* Exercise directions *
Gather each line of the entries below that includes "several".

* Working data *
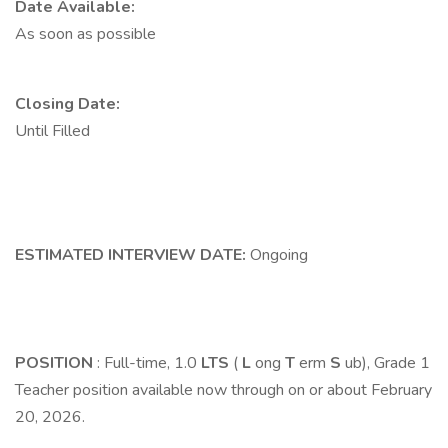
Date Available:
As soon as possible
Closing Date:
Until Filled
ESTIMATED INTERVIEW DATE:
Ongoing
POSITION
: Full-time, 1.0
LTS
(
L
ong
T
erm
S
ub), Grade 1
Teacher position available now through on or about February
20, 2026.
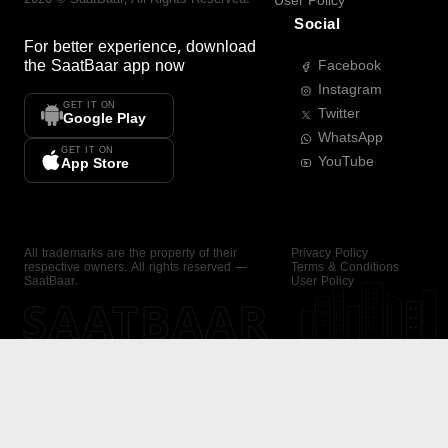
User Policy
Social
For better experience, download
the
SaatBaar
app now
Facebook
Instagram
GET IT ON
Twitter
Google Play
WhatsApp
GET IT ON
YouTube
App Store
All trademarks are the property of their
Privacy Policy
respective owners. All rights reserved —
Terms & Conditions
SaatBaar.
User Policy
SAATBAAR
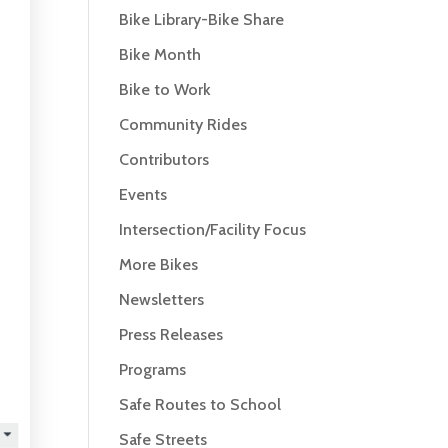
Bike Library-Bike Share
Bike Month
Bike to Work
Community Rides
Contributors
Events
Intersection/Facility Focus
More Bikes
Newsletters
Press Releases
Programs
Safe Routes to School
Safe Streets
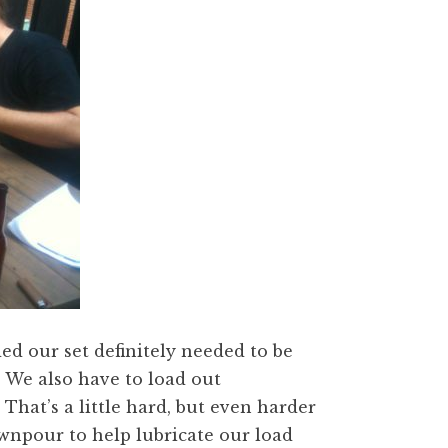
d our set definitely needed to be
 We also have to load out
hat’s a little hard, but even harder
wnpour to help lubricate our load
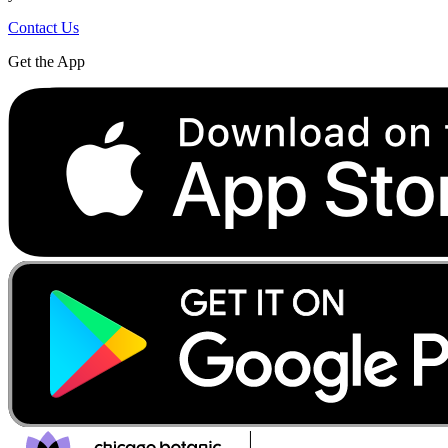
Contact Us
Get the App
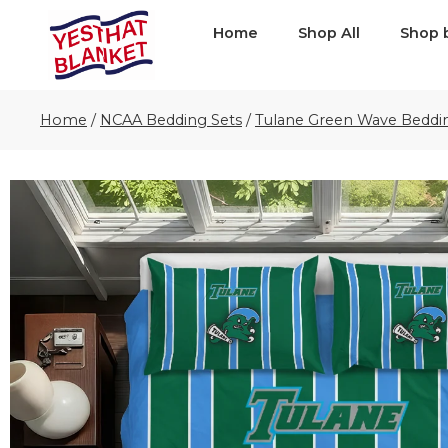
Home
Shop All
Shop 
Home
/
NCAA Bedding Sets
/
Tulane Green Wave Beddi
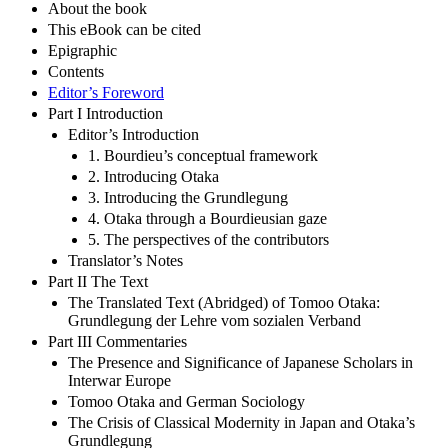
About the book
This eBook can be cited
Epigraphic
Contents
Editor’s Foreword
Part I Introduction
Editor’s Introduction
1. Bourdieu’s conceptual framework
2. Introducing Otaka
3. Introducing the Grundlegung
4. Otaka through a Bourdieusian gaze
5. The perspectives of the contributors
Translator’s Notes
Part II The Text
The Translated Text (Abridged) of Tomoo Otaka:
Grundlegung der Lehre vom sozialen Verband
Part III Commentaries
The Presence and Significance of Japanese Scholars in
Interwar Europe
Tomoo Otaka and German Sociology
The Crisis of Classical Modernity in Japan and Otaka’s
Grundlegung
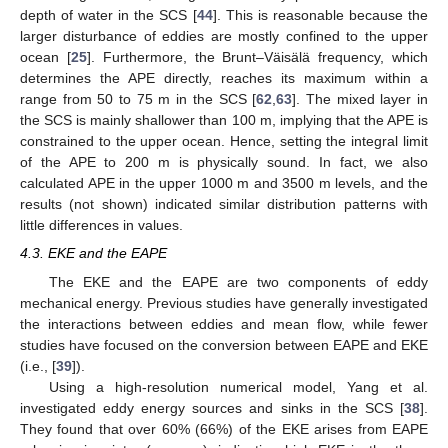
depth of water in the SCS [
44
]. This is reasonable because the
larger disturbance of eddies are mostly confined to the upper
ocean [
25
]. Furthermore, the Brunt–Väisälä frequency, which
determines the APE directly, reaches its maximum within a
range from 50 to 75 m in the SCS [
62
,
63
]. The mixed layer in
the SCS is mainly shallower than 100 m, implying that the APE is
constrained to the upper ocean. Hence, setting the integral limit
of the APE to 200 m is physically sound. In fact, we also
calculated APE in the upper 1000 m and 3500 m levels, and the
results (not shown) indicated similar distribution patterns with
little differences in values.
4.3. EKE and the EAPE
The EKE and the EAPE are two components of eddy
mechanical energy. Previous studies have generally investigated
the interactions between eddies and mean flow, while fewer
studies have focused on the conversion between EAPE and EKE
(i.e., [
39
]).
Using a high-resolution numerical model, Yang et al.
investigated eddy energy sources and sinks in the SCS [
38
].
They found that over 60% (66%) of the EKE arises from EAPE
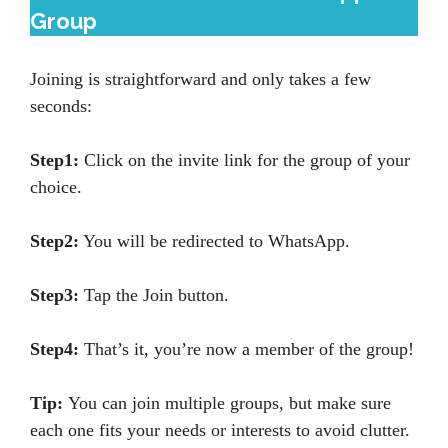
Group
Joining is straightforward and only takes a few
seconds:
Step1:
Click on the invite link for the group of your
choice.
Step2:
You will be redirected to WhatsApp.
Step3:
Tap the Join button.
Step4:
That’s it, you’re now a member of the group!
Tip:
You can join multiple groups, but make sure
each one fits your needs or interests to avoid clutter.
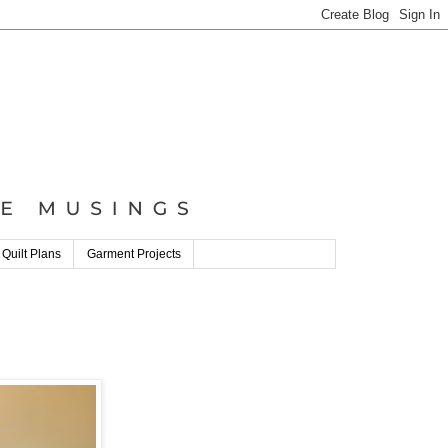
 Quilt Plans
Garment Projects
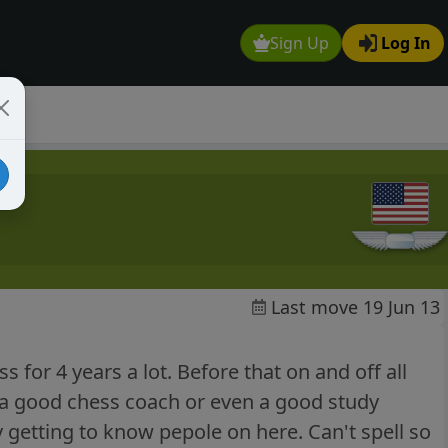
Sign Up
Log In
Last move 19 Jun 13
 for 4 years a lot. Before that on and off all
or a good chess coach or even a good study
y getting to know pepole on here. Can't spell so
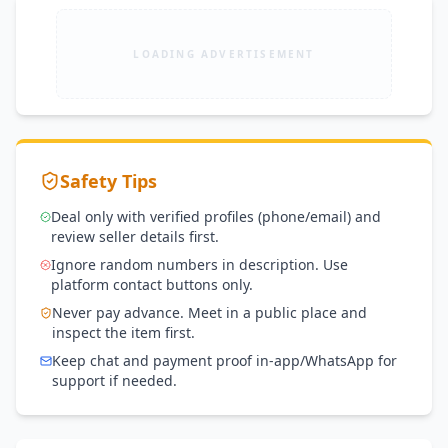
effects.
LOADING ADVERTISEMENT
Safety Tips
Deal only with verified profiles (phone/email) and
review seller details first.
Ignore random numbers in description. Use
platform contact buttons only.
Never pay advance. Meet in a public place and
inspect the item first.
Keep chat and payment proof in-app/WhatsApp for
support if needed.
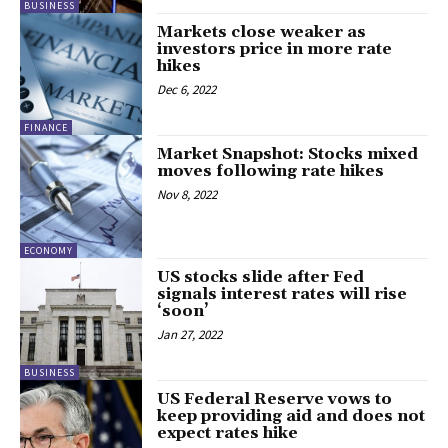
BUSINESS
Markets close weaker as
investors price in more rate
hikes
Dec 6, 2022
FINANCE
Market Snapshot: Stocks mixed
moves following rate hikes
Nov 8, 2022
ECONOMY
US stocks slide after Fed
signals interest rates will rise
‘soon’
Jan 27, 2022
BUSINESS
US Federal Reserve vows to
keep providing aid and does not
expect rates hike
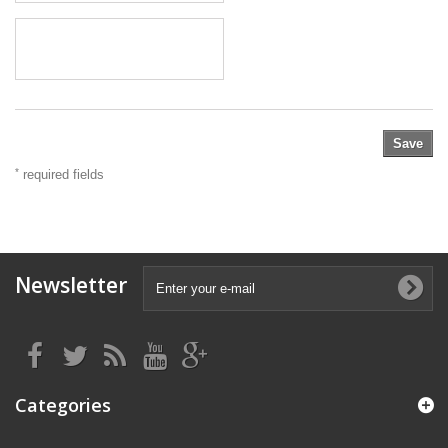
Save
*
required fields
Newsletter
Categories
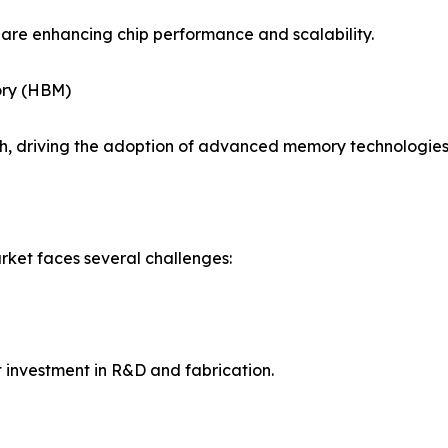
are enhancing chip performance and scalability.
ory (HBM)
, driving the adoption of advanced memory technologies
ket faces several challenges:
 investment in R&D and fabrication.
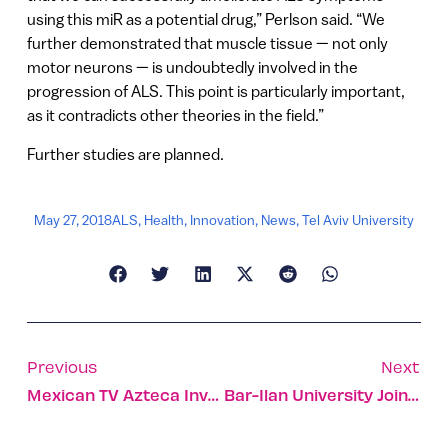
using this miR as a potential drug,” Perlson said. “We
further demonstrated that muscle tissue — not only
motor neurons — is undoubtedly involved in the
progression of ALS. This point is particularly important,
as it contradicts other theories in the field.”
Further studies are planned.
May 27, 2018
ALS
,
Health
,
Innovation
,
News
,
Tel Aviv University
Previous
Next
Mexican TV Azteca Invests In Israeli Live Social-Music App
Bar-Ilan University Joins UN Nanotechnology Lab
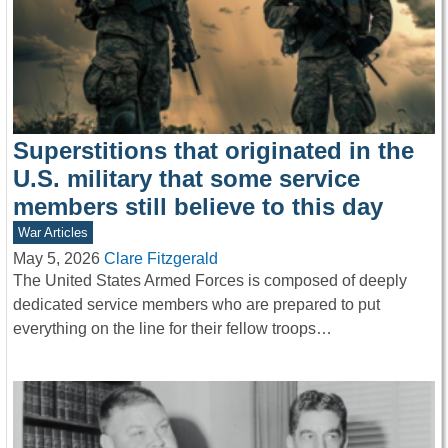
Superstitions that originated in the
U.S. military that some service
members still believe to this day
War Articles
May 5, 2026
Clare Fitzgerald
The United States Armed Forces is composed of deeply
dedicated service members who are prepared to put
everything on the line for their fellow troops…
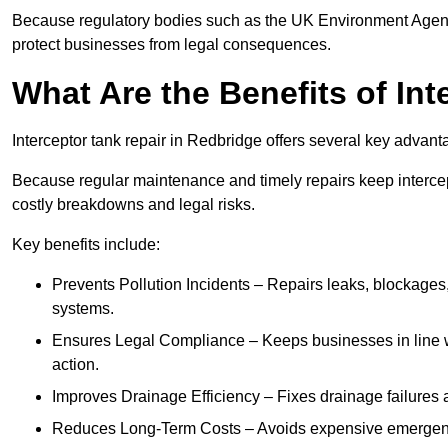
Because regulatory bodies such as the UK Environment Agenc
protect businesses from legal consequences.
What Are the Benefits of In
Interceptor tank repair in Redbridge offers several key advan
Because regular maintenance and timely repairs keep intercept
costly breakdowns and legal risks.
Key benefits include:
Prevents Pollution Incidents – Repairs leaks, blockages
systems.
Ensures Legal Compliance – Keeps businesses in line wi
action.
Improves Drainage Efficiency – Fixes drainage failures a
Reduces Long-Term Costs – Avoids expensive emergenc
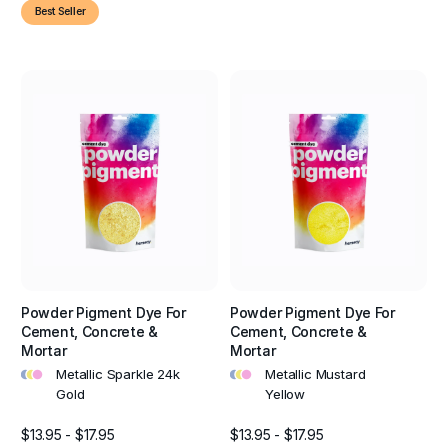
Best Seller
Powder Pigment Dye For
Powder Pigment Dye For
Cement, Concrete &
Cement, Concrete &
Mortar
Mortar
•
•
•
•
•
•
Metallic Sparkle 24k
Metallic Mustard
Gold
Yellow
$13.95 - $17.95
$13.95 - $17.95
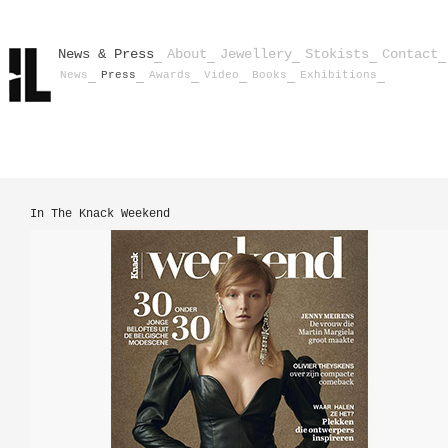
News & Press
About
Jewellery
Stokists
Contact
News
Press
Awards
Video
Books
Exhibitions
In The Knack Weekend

* Written answer *
ket faces several challenges:
Interceptor tank repair in Redbridge offers several key advan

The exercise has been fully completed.